Goal of the exercise: Please give back, word for word, only the lines starting at the one containing "明博体育手机网页版 (371, 313)" and ending at the one containing "相關內容推薦 (84, 886)" within the material below.
-*-
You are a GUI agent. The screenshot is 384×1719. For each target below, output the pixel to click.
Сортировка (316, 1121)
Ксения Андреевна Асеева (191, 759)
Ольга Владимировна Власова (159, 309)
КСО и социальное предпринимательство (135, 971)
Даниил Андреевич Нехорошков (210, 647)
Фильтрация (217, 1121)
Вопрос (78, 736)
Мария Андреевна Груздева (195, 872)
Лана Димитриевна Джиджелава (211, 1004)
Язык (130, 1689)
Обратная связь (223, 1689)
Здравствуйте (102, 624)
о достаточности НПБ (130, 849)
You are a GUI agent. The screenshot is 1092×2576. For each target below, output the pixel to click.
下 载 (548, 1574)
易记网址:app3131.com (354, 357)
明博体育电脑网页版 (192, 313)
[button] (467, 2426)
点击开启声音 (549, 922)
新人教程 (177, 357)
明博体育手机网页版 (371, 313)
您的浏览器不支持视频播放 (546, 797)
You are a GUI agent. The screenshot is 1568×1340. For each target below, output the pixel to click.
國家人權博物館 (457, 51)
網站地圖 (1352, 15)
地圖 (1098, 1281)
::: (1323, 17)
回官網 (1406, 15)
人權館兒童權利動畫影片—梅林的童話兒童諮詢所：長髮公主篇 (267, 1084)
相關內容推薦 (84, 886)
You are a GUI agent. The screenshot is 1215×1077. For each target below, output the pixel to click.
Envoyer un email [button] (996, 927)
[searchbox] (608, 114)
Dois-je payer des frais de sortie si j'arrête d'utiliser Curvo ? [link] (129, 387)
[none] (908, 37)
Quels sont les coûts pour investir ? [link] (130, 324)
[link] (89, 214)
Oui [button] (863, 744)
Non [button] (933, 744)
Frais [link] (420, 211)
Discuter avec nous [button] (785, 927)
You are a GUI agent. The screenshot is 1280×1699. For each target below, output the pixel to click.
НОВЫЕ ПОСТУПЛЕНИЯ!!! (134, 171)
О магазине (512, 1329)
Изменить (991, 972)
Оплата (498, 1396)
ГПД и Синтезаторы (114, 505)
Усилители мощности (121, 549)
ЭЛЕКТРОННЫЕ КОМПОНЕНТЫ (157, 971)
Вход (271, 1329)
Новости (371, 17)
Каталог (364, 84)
-*-
Task response:
明博体育手机网页版 (371, 313)
您的浏览器不支持视频播放 (546, 797)
You are a GUI agent. The screenshot is 1568×1340. For each target below, output the pixel to click.
國家人權博物館 (457, 51)
網站地圖 (1352, 15)
地圖 (1098, 1281)
::: (1323, 17)
回官網 (1406, 15)
人權館兒童權利動畫影片—梅林的童話兒童諮詢所：長髮公主篇 (267, 1084)
相關內容推薦 (84, 886)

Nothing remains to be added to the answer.